As we have seen, however, the exclusion of felons from the vote has an affirmative sanction in 2 of the Fourteenth Amendment, a sanction which was not present in the case of the other restrictions on the franchise which were invalidated in the cases on which respondents rely. We hold that the understanding of those who adopted the Fourteenth Amendment, as reflected in the express language of 2 and in the historical and judicial interpretation of the Amendment’s applicability to state laws disenfranchising felons, is of controlling significance in distinguishing such laws from those other state limitations on the franchise which have been held invalid under the Equal Protection Clause by this Court. We do not think that the Court’s refusal to accept Mr. Justice Harlan’s position in his dissents in Reynolds v. Sims, 377 U.S. 533, 589 (1964), and Carrington v. Rash, 380 U.S. 89, 97 (1965), that 2 is the only part of the Amendment [418 U.S. 24, 55] dealing with voting rights, dictates an opposite result. We need not go nearly so far as Mr. Justice Harlan would to reach our conclusion, for we may rest on the demonstrably sound proposition that 1, in dealing with voting rights as it does, could not have been meant to bar outright a form of disenfranchisement which was expressly exempted from the less drastic sanction of reduced representation which 2 imposed for other forms of disenfranchisement.
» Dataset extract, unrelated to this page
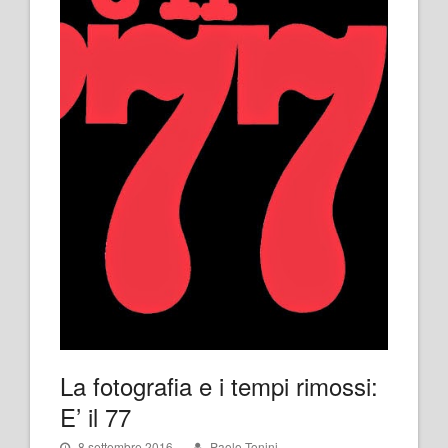
La fotografia e i tempi rimossi:
E’ il 77
8 settembre 2016
Paolo Tonini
Nor can we accept respondents’ argument that because 2 was made part of the Amendment “`largely through the accident of political exigency rather than through the relation which it bore to the other sections of the Amendment,'” we must not look to it for guidance in interpreting 1. It is as much a part of the Amendment as any of the other sections, and how it became a part of the Amendment is less important than what it says and what it means.
Pressed upon us by the respondents, and by amici curiae, are contentions that these notions are outmoded, and that the more modern view is that it is essential to the process of rehabilitating the ex-felon that he be returned to his role in society as a fully participating citizen when he has completed the serving of his term. We would by no means discount these arguments if addressed to the legislative forum which may properly weigh and balance them against those advanced in support of California’s present constitutional provisions. But it is not for us to choose one set of values over the other. If respondents are correct, and the view which they advocate is indeed the more enlightened and sensible one, presumably the people of the State of California will ultimately come around to that view. And if they do not do so, their failure is some evidence, at least, of the fact that there are two sides to the argument. [418 U.S. 24, 56]
We therefore hold that the Supreme Court of California erred in concluding that California may no longer, consistent with the Equal Protection Clause of the Fourteenth Amendment, exclude from the franchise convicted felons who have completed their sentences and paroles. The California court did not reach respondents’ alternative contention that there was such a total lack of uniformity in county election officials’ enforcement of the challenged state laws as to work a separate denial of equal protection, and we believe that it should have an opportunity to consider the claim before we address ourselves to it. Accordingly, we reverse and remand for further proceedings not inconsistent with this opinion.